Derrick C. deployed to Balad, Iraq as an Air Force firefighter. His job put him on scene at a helicopter crash with fatalities. At a police compound fire where stored ammunition was exploding around him. Through mortar attacks. Alongside burn pits he worked near regularly.
He came home, kept working, and ended up as a contractor in Saudi Arabia with a 10% tinnitus rating and $178 a month.
He did not think his PTSD was that bad. He was wrong.
The Veteran
Derrick served in Air Force fire protection at Balad, Iraq, also known as LSA Anaconda. The nature of his job meant he was not just near danger. He was the first person sent into it.
A helicopter crash with fatalities. A police compound fire with live ammunition going off around him. Mortar attacks. Burn pit exposure that came with the territory of being stationed there.

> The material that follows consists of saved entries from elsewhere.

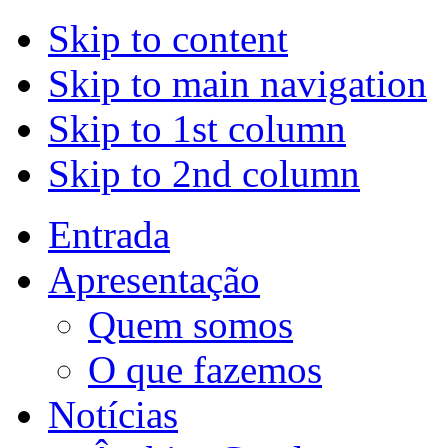
Skip to content
Skip to main navigation
Skip to 1st column
Skip to 2nd column
Entrada
Apresentação
Quem somos
O que fazemos
Notícias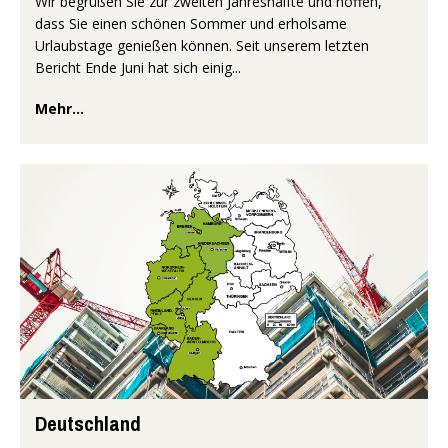
Wir begrüßen Sie zur zweiten Jahreshälfte und hoffen,
dass Sie einen schönen Sommer und erholsame
Urlaubstage genießen können. Seit unserem letzten
Bericht Ende Juni hat sich einig...
Mehr...
Deutschland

He came back functional. He was still working. What he did not connect to his service was the hypervigilance that never turned off, the OCD rituals he had developed, the emotional distance that ended his marriage, and the nightmares that had become routine.
He had a 10% tinnitus rating. That was it.
What Your VA Benefits Built

Our team focused the entire first claim on PTSD. We worked with a private psychiatrist to produce a nexus letter and a DBQ documenting Derrick’s diagnosis and its connection to his service. We helped him build a detailed stressor statement covering the specific events from his deployment.
His ex-wife wrote a lay statement. She documented what she watched happen to him over the years of their marriage. What she saw change. What she tried to address. That statement put his daily experience on paper in a way that medical records alone could not.
Then came the C&P exam. Derrick was prepared. He had notes. He brought up his OCD symptoms himself when the examiner did not ask about them. The examiner confirmed the connection.
70% PTSD. Combined rating went from 10% to 70%.
He also received $10,969.87 in retroactive back pay.
The Result
| Before | After | |
| VA Rating | 10% | 70% Service Connected |
| Monthly Benefit | $178 | $1,759 |
| Monthly Increase | — | +$1,581 |
| Back Pay | — | $10,969 retroactive |
Condition granted: PTSD newly rated at 70%.
Existing rating unchanged: tinnitus at 10%.
In His Own Words
“Hey so I just checked my bank account, received a payment of 10,969.87 from VA Benefits.”
— Derrick, 2025

What Veterans Can Take Away From Derrick’s Case
Being functional does not mean you do not have a ratable condition. Derrick was working. He was managing. The VA does not rate whether you are surviving. It rates the severity of the condition and its connection to service. Veterans who are functional can still have legitimate high-percentage claims.
C&P exam preparation changes outcomes. Derrick brought notes to his exam. He raised symptoms himself when the examiner did not ask. That kind of preparation is not gaming the system. It is making sure the examiner has the full picture in the time they have with you.
A lay statement from someone who lived with you is evidence. Derrick’s ex-wife wrote about what she observed during their marriage. Not assumptions. Not interpretations. What she actually witnessed. That firsthand account gave the rater context that no medical record could provide.